◆ What is needed ◆
Copy out the data below from the line containing "Paweł Recki" to the line containing "Varovanje osebnih podatkov", both lines included, with all images left out.

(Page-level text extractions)
----

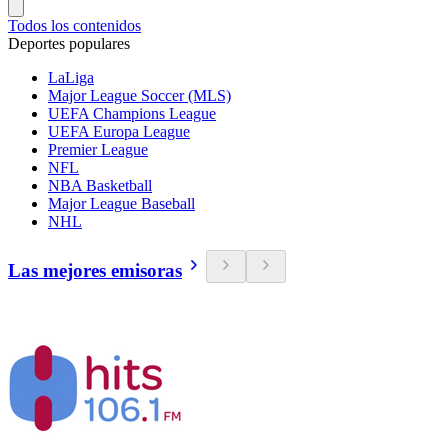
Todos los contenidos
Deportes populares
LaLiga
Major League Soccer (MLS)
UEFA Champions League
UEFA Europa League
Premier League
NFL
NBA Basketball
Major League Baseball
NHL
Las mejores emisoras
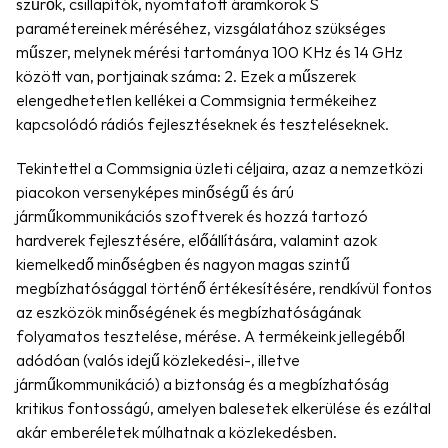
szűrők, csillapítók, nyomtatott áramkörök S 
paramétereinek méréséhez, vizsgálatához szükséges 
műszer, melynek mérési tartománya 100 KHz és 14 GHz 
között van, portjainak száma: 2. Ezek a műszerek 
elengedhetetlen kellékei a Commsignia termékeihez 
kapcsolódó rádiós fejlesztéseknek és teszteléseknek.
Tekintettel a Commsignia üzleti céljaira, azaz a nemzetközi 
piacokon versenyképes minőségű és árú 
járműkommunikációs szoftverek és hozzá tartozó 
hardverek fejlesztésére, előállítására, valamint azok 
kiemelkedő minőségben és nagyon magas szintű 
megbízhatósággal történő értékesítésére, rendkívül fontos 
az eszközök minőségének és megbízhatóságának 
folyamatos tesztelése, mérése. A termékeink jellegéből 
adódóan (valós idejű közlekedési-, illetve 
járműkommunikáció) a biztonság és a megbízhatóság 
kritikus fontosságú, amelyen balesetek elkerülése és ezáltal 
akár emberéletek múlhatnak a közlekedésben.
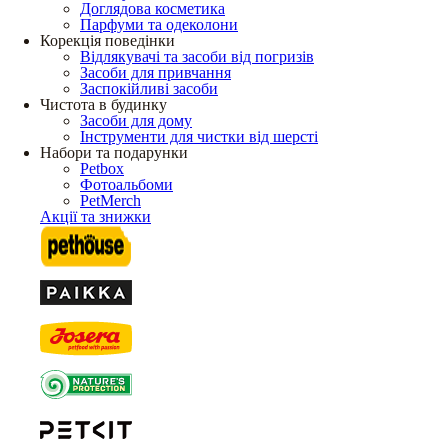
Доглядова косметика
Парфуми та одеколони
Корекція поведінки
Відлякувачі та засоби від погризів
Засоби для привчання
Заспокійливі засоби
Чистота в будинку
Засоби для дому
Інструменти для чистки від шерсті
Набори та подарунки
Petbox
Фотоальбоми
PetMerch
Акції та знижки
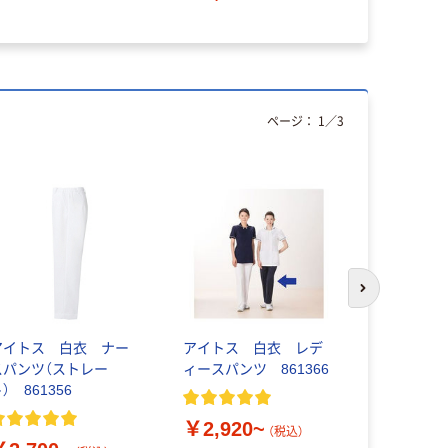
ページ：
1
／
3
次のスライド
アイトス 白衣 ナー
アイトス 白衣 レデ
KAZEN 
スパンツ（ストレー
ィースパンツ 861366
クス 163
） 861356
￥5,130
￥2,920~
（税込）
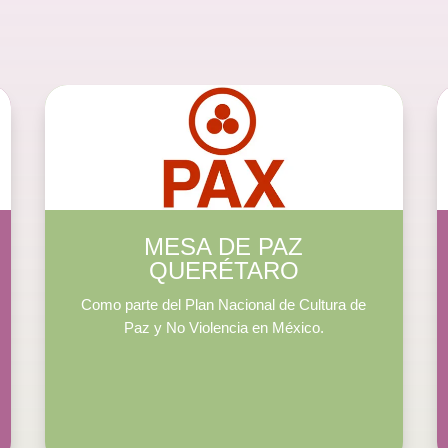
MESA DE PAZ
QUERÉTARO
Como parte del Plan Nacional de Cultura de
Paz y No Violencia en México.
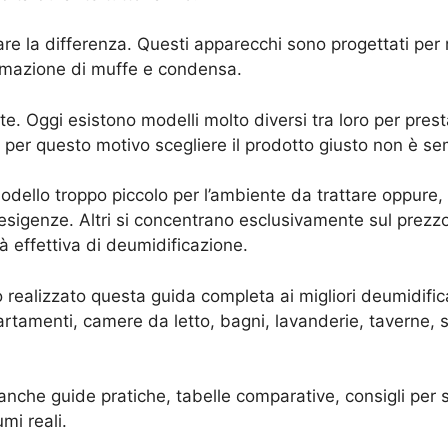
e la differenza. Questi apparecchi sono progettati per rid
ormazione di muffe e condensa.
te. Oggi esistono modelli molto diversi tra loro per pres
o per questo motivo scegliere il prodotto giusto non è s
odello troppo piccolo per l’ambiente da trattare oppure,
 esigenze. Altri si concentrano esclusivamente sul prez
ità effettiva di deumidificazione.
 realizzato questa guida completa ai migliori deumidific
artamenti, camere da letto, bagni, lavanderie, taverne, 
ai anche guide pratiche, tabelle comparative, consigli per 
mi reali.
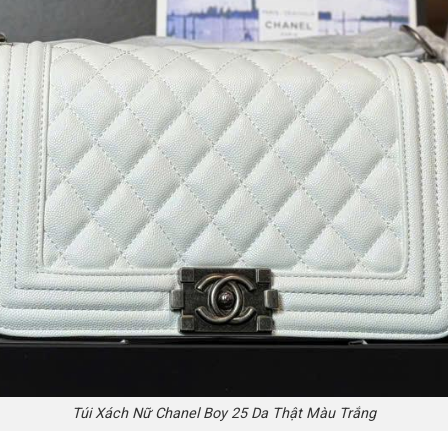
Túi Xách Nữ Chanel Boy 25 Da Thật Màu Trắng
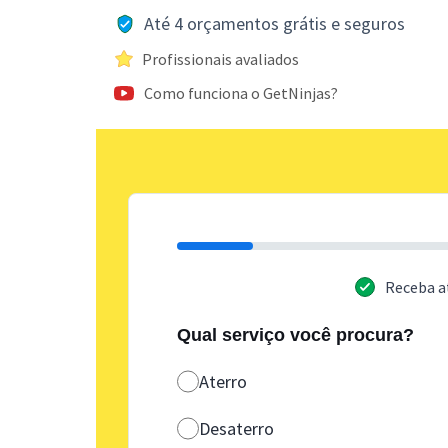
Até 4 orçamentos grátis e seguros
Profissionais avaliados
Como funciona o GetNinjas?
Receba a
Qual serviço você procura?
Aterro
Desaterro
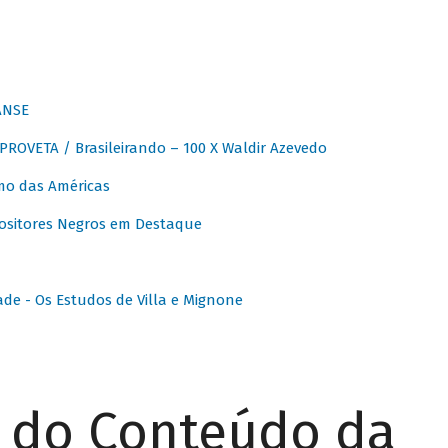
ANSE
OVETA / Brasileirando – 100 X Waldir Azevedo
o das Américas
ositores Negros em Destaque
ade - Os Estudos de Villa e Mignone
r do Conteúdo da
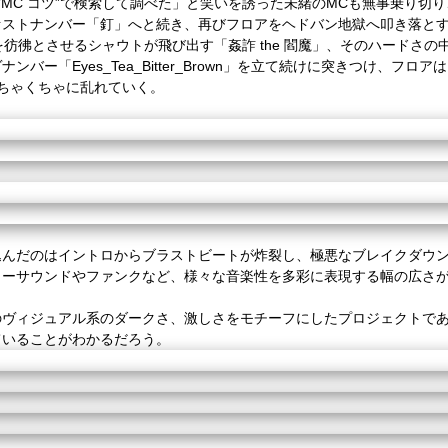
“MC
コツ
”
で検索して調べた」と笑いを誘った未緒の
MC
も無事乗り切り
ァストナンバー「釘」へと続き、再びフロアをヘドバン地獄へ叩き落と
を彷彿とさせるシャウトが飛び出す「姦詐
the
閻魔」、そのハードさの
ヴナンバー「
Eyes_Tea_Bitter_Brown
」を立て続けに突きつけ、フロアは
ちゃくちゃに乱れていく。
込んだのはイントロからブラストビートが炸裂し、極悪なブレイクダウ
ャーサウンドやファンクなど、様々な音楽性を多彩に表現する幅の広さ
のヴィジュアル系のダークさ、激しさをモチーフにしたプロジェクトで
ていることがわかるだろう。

----

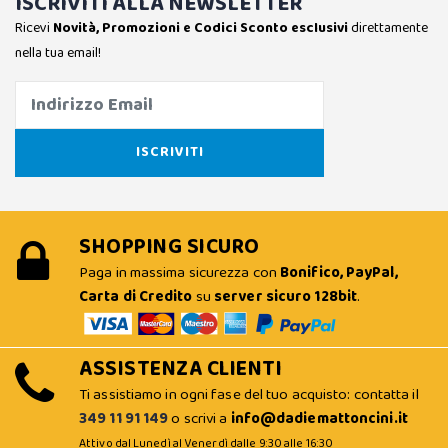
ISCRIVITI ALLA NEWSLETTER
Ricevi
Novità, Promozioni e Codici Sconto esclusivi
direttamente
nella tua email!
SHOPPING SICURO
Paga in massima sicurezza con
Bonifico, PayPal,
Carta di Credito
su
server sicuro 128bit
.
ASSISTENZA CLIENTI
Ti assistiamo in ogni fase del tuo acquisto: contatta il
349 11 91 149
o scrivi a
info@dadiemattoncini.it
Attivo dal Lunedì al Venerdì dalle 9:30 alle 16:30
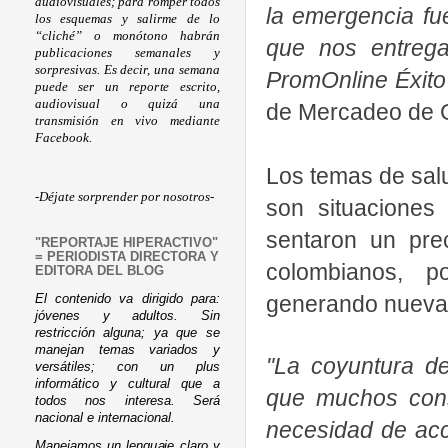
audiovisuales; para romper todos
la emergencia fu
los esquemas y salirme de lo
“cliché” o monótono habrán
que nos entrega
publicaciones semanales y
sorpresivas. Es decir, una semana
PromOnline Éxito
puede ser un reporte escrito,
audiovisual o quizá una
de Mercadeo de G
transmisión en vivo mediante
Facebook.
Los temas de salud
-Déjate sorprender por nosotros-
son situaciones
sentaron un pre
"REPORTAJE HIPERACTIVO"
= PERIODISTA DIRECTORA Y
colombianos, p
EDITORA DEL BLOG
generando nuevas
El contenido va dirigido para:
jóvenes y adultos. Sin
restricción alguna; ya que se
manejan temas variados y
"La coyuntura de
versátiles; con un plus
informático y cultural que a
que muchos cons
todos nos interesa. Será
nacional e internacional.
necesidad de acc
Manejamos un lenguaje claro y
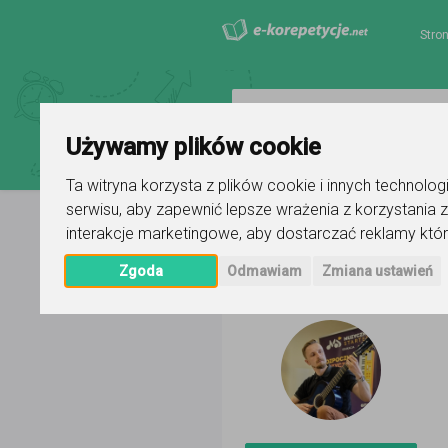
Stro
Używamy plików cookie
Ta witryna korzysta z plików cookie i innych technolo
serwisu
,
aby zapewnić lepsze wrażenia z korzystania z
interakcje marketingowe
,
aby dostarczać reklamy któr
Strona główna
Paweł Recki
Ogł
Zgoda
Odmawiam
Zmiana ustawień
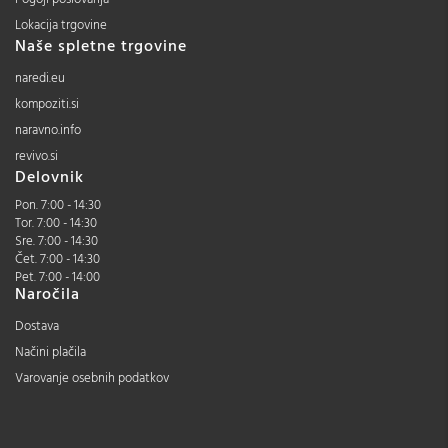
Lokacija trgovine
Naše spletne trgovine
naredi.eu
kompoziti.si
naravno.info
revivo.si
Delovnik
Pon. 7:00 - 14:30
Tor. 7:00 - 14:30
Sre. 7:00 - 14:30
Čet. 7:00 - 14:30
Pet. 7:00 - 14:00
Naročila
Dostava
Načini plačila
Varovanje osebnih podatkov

----

◆ Task output ◆
Paweł Recki
Ogł
Zgoda
Odmawiam
Zmiana ustawień
Lokacija trgovine
Naše spletne trgovine
naredi.eu
kompoziti.si
naravno.info
revivo.si
Delovnik
Pon. 7:00 - 14:30
Tor. 7:00 - 14:30
Sre. 7:00 - 14:30
Čet. 7:00 - 14:30
Pet. 7:00 - 14:00
Naročila
Dostava
Načini plačila
Varovanje osebnih podatkov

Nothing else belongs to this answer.